=== Section Start ===

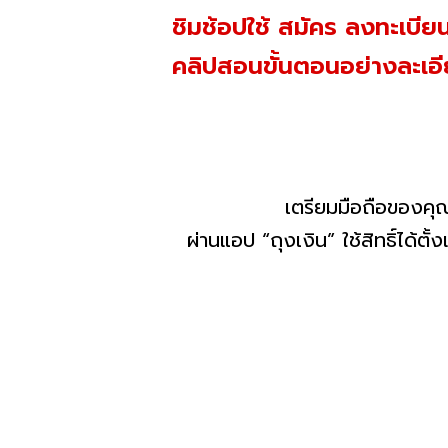
ชิมช้อปใช้ สมัคร ลงทะเบีย
คลิปสอนขั้นตอนอย่างละเอ
เตรียมมือถือของคุณให้ดีเพื่อ
ผ่านแอป “ถุงเงิน” ใช้สิทธิ์ได้ต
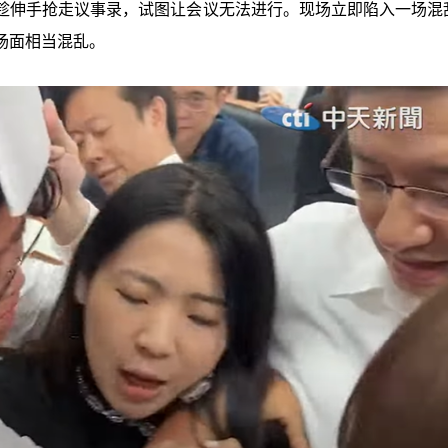
趁伸手抢走议事录，试图让会议无法进行。现场立即陷入一场混
场面相当混乱。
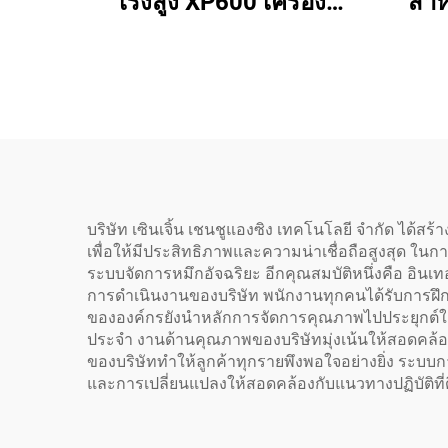
เร็งสูง XP600 เครื่อง
สำห
ถ่ายเทความร้อน
ฟิล์
Procolored ชุดเต็ม
พร้อม
สำหรับเสื้อยืด หมวก และ
13 น
สิ่งทอทุกชนิด พร้อมเตา
สิ่งท
Shaker
บริษัท เซินเจิ้น เชนชูแองซิง เทคโนโลยี จำกัด ได้สร
เพื่อให้มีประสิทธิภาพและความน่าเชื่อถือสูงสุด ในก
ระบบจัดการหมึกอัจฉริยะ อีกคุณสมบัติหนึ่งคือ อินเทอร
การดำเนินงานของบริษัท พนักงานทุกคนได้รับการฝ
ขององค์กรยังนำหลักการจัดการคุณภาพไปประยุกต์ใช้
ประจำ งานด้านคุณภาพของบริษัทมุ่งเน้นให้สอดคล้
ของบริษัททำให้ลูกค้าทุกรายพึงพอใจอย่างยิ่ง ระบบการจ
และการเปลี่ยนแปลงให้สอดคล้องกับแนวทางปฏิบัติที่ดี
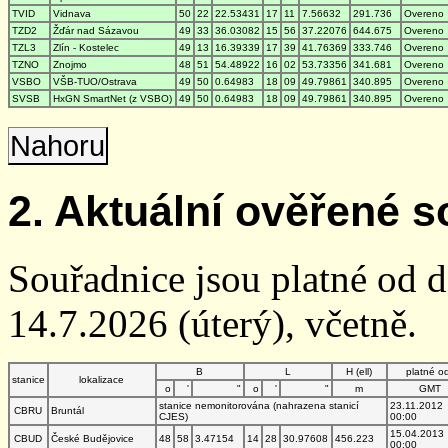
TVID
Vidnava
50
22
22.53431
17
11
7.56632
291.736
Overeno
TZD2
Žďár nad Sázavou
49
33
36.03082
15
56
37.22076
644.675
Overeno
TZL3
Zlín - Kostelec
49
13
16.39339
17
39
41.76369
333.746
Overeno
TZNO
Znojmo
48
51
54.48922
16
02
53.73356
341.681
Overeno
VSBO
VŠB-TUO/Ostrava
49
50
0.64983
18
09
49.79861
340.895
Overeno
SVSB
HxGN SmartNet (z VSBO)
49
50
0.64983
18
09
49.79861
340.895
Overeno
Nahoru
2. Aktuální ověřené s
Souřadnice jsou platné od 
14.7.2026 (úterý), včetně.
B
L
H (ell)
platné o
stanice
lokalizace
o
'
"
o
'
"
m
GMT
stanice nemonitorována (nahrazena stanicí
23.11.2012
CBRU
Bruntál
CJES)
00:00
15.04.2013
CBUD
České Budějovice
48
58
3.47154
14
28
30.97608
456.223
00:00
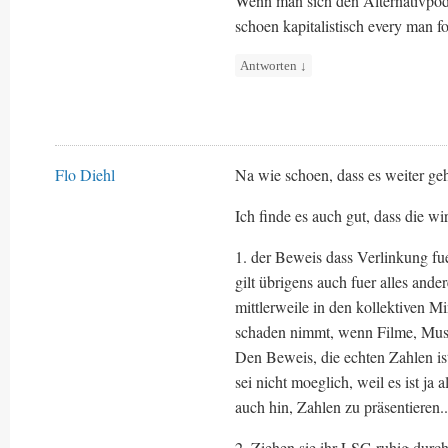
Wenn man sich den Alternativpodc
schoen kapitalistisch every man f
Antworten
↓
Flo Diehl
Na wie schoen, dass es weiter geh
Ich finde es auch gut, dass die w
1. der Beweis dass Verlinkung fue
gilt übrigens auch fuer alles and
mittlerweile in den kollektiven M
schaden nimmt, wenn Filme, Musik
Den Beweis, die echten Zahlen ist
sei nicht moeglich, weil es ist ja 
auch hin, Zahlen zu präsentieren..
2. Ziehen sie ihr LSG ruhig durch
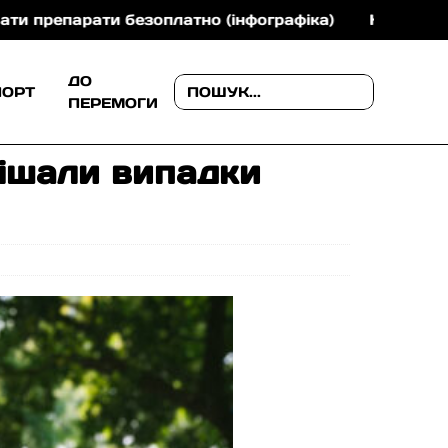
ати безоплатно (інфографіка)
На Закарпатті 41-рі
ДО
ПОРТ
ПЕРЕМОГИ
тішали випадки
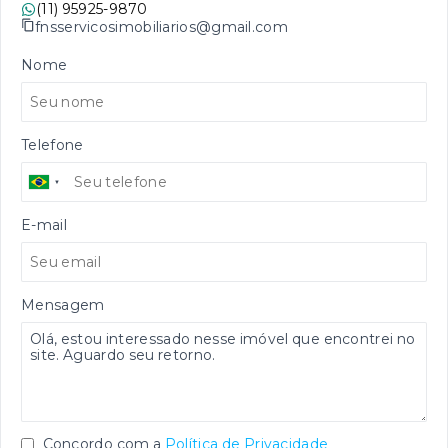
(11) 95925-9870
fnsservicosimobiliarios@gmail.com
Nome
Telefone
E-mail
Mensagem
Concordo com a
Política de Privacidade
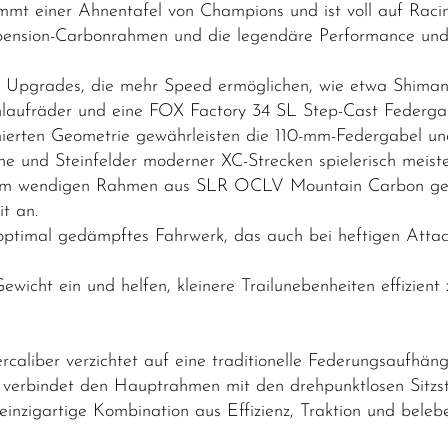
mmt einer Ahnentafel von Champions und ist voll auf Rac
pension-Carbonrahmen und die legendäre Performance und
it Upgrades, die mehr Speed ermöglichen, wie etwa Shima
nlaufräder und eine FOX Factory 34 SL Step-Cast Federga
imierten Geometrie gewährleisten die 110-mm-Federgabel u
 und Steinfelder moderner XC-Strecken spielerisch meiste
extrem wendigen Rahmen aus SLR OCLV Mountain Carbon geh
t an.
nd optimal gedämpftes Fahrwerk, das auch bei heftigen Attac
Gewicht ein und helfen, kleinere Trailunebenheiten effizient
aliber verzichtet auf eine traditionelle Federungsaufhängu
rut verbindet den Hauptrahmen mit den drehpunktlosen Sit
einzigartige Kombination aus Effizienz, Traktion und beleb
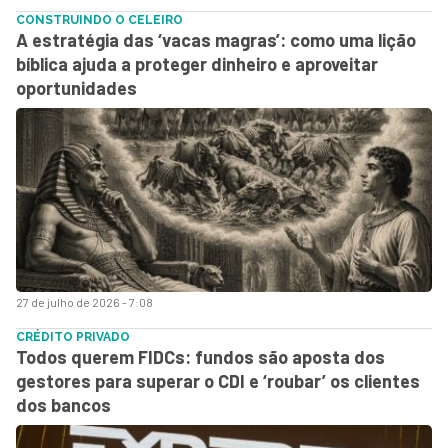
CONSTRUINDO O CELEIRO
A estratégia das ‘vacas magras’: como uma lição
bíblica ajuda a proteger dinheiro e aproveitar
oportunidades
27 de julho de 2026 - 7:08
CRÉDITO PRIVADO
Todos querem FIDCs: fundos são aposta dos
gestores para superar o CDI e ‘roubar’ os clientes
dos bancos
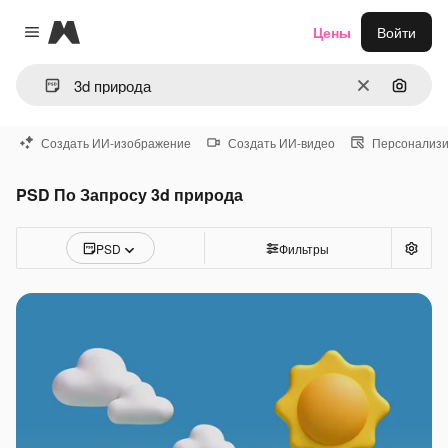
Magnific
Цены
Войти
Close menu
Очистить
Поиск 
Создать ИИ-изображение
Создать ИИ-видео
Персонализи
PSD По Запросу 3d природа
PSD
Фильтры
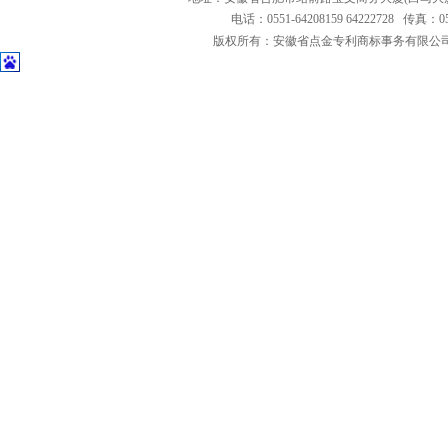
电话：0551-64208159 64222728 传真：0551
版权所有：安徽省点金专利商标事务有限公司 Copyright 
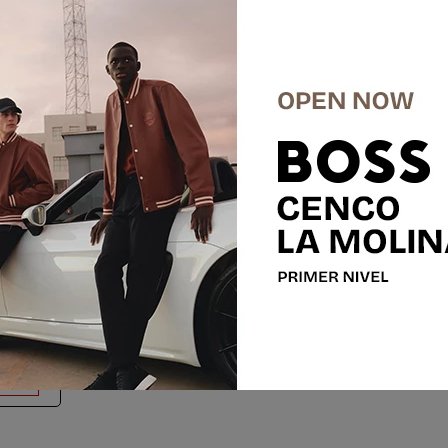
ranela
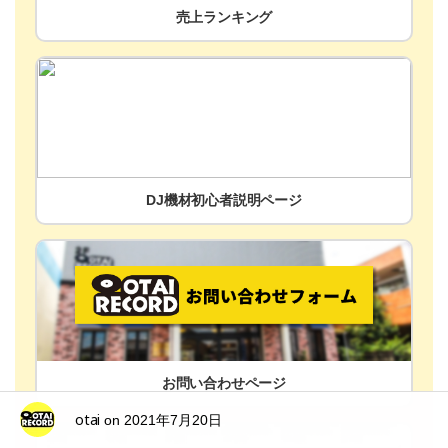
売上ランキング
DJ機材初心者説明ページ
お問い合わせページ
otai
on
2021年7月20日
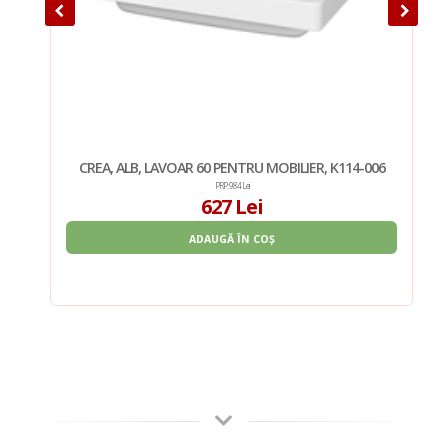
CA
CREA, ALB, LAVOAR 60 PENTRU MOBILIER, K114-006
LAJ:
P
PRP: 984 Lei
627 Lei
ADAUGĂ ÎN COȘ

=== Section End ===

Skip the pictures. Restate exactly the lines from the start of the entries through the line containing "nlaufräder und eine", both ends included.

ชิมช้อปใช้ สมัคร ลงทะเบีย
คลิปสอนขั้นตอนอย่างละเอ
เตรียมมือถือของคุณให้ดีเพื่อ
ผ่านแอป “ถุงเงิน” ใช้สิทธิ์ได้ต
趁伸手抢走议事录，试图让会议无法进行。现场立即陷入一场混
场面相当混乱。
เร็งสูง XP600 เครื่อง
สำห
ถ่ายเทความร้อน
ฟิล์
Procolored ชุดเต็ม
พร้อม
สำหรับเสื้อยืด หมวก และ
13 น
สิ่งทอทุกชนิด พร้อมเตา
สิ่งท
Shaker
บริษัท เซินเจิ้น เชนชูแองซิง เทคโนโลยี จำกัด ได้สร
เพื่อให้มีประสิทธิภาพและความน่าเชื่อถือสูงสุด ในก
ระบบจัดการหมึกอัจฉริยะ อีกคุณสมบัติหนึ่งคือ อินเทอร
การดำเนินงานของบริษัท พนักงานทุกคนได้รับการฝ
ขององค์กรยังนำหลักการจัดการคุณภาพไปประยุกต์ใช้
ประจำ งานด้านคุณภาพของบริษัทมุ่งเน้นให้สอดคล้
ของบริษัททำให้ลูกค้าทุกรายพึงพอใจอย่างยิ่ง ระบบการจ
และการเปลี่ยนแปลงให้สอดคล้องกับแนวทางปฏิบัติที่ดี
TVID
Vidnava
50
22
22.53431
17
11
7.56632
291.736
Overeno
TZD2
Žďár nad Sázavou
49
33
36.03082
15
56
37.22076
644.675
Overeno
TZL3
Zlín - Kostelec
49
13
16.39339
17
39
41.76369
333.746
Overeno
TZNO
Znojmo
48
51
54.48922
16
02
53.73356
341.681
Overeno
VSBO
VŠB-TUO/Ostrava
49
50
0.64983
18
09
49.79861
340.895
Overeno
SVSB
HxGN SmartNet (z VSBO)
49
50
0.64983
18
09
49.79861
340.895
Overeno
Nahoru
2. Aktuální ověřené s
Souřadnice jsou platné od 
14.7.2026 (úterý), včetně.
B
L
H (ell)
platné o
stanice
lokalizace
o
'
"
o
'
"
m
GMT
stanice nemonitorována (nahrazena stanicí
23.11.2012
CBRU
Bruntál
CJES)
00:00
15.04.2013
CBUD
České Budějovice
48
58
3.47154
14
28
30.97608
456.223
00:00
Wenn man sich den Alternativpodc
schoen kapitalistisch every man f
Antworten
↓
Flo Diehl
Na wie schoen, dass es weiter geh
Ich finde es auch gut, dass die w
1. der Beweis dass Verlinkung fue
gilt übrigens auch fuer alles and
mittlerweile in den kollektiven M
schaden nimmt, wenn Filme, Musik
Den Beweis, die echten Zahlen ist
sei nicht moeglich, weil es ist ja 
auch hin, Zahlen zu präsentieren..
2. Ziehen sie ihr LSG ruhig durch
ати безоплатно (інфографіка)
На Закарпатті 41-рі
ДО
ПОРТ
ПЕРЕМОГИ
тішали випадки
(11) 95925-9870
fnsservicosimobiliarios@gmail.com
Nome
Telefone
E-mail
Mensagem
Concordo com a
Política de Privacidade
mmt einer Ahnentafel von Champions und ist voll auf Rac
pension-Carbonrahmen und die legendäre Performance und
it Upgrades, die mehr Speed ermöglichen, wie etwa Shima
nlaufräder und eine FOX Factory 34 SL Step-Cast Federga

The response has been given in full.